The US war on terror killed almost one million people across the world and cost the US some $8 trillion over the past 20 years, estimates The Costs of War Project by Brown University. The report puts the number of people killed between 897,000 and 929,000 as a direct result of the war in more than 80 countries.

The study, published last week examined spending on U.S. military operations in Afghanistan, Iraq, Pakistan, and Syria. Of the $8 trillion, $2.3 trillion is attributed to the Afghanistan-Pakistan war zone, which has seen the Taliban return to power in Kabul after 20 years of U.S.-led war and occupation.

“The war has been long and complex and horrific and unsuccessful,” said joint author of the report Catherine Lutz. Cost of War Project co-founder Neta Crawford noted that the fatalities recorded were a conservative estimate as they did not include indirect deaths, those caused by disease, displacement and loss of access to food or clean drinking water.
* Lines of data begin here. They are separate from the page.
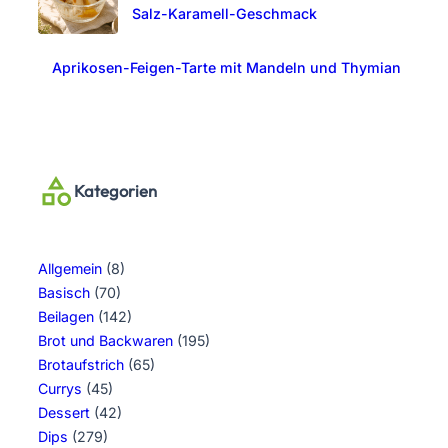
Salz-Karamell-Geschmack
Aprikosen-Feigen-Tarte mit Mandeln und Thymian
Kategorien
Allgemein
(8)
Basisch
(70)
Beilagen
(142)
Brot und Backwaren
(195)
Brotaufstrich
(65)
Currys
(45)
Dessert
(42)
Dips
(279)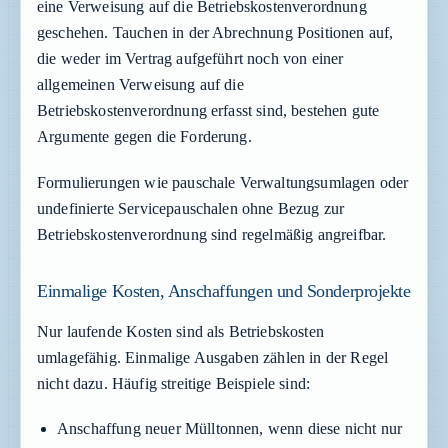
eine Verweisung auf die Betriebskostenverordnung
geschehen. Tauchen in der Abrechnung Positionen auf,
die weder im Vertrag aufgeführt noch von einer
allgemeinen Verweisung auf die
Betriebskostenverordnung erfasst sind, bestehen gute
Argumente gegen die Forderung.
Formulierungen wie pauschale Verwaltungsumlagen oder
undefinierte Servicepauschalen ohne Bezug zur
Betriebskostenverordnung sind regelmäßig angreifbar.
Einmalige Kosten, Anschaffungen und Sonderprojekte
Nur laufende Kosten sind als Betriebskosten
umlagefähig. Einmalige Ausgaben zählen in der Regel
nicht dazu. Häufig streitige Beispiele sind:
Anschaffung neuer Mülltonnen, wenn diese nicht nur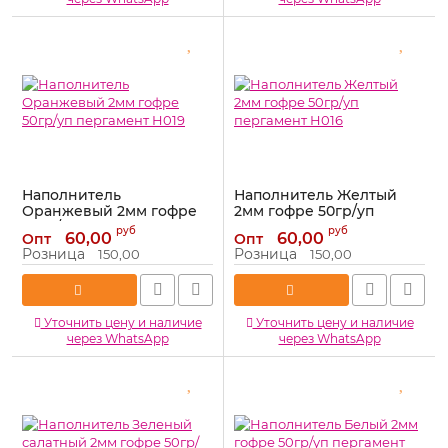
Наполнитель
Наполнитель Желтый
Оранжевый 2мм гофре
2мм гофре 50гр/уп
50гр/уп пергамент H019
пергамент H016
руб
руб
60,00
60,00
Опт
Опт
Артикул:
H019
Артикул:
H016
Розница
Розница
150,00
150,00
Уточнить цену и наличие
Уточнить цену и наличие
через WhatsApp
через WhatsApp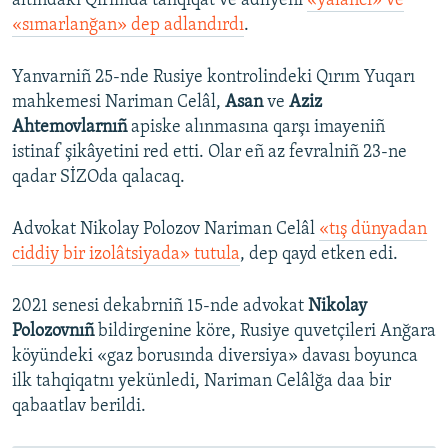
altındaki Qırımda tahqiqat ve adliyeni
«yalancı» ve
«sımarlanğan» dep adlandırdı
.
Yanvarniñ 25-nde Rusiye kontrolindeki Qırım Yuqarı
mahkemesi Nariman Celâl,
Asan
ve
Aziz
Ahtemovlarnıñ
apiske alınmasına qarşı imayeniñ
istinaf şikâyetini red etti. Olar eñ az fevralniñ 23-ne
qadar SİZOda qalacaq.
Advokat Nikolay Polozov Nariman Celâl
«tış dünyadan
ciddiy bir izolâtsiyada» tutula
, dep qayd etken edi.
2021 senesi dekabrniñ 15-nde advokat
Nikolay
Polozovnıñ
bildirgenine köre, Rusiye quvetçileri Anğara
köyündeki «gaz borusında diversiya» davası boyunca
ilk tahqiqatnı yekünledi, Nariman Celâlğa daa bir
qabaatlav berildi.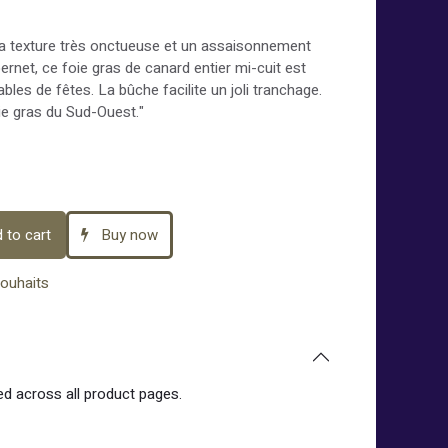
sa texture très onctueuse et un assaisonnement
rnet, ce foie gras de canard entier mi-cuit est
ables de fêtes. La bûche facilite un joli tranchage.
ie gras du Sud-Ouest."
 to cart
Buy now
souhaits
ed across all product pages.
“The deaths we tallied are likely a vast undercount of the true toll these wars have taken on human life,” she said.

Researcher Stephanie Savell said: “Twenty years from now, we’ll still be reckoning with the high societal costs of the Afghanistan and Iraq wars, long after U.S. forces are gone.”


United Nations secretary-general Antonio Guterres expressed “grave concern at the deepening humanitarian and economic crisis in the country and the threat of basic services collapsing completely.“Today, almost half of the population of Afghanistan, 18 million people, need humanitarian assistance to survive,” he said.

According to Save the Children, nearly 33,000 youngsters were killed or maimed during the US occupation of Afghanistan. “What remains after 20 years is a generation of children whose entire lives have been blighted by the misery and impact of war,” it said.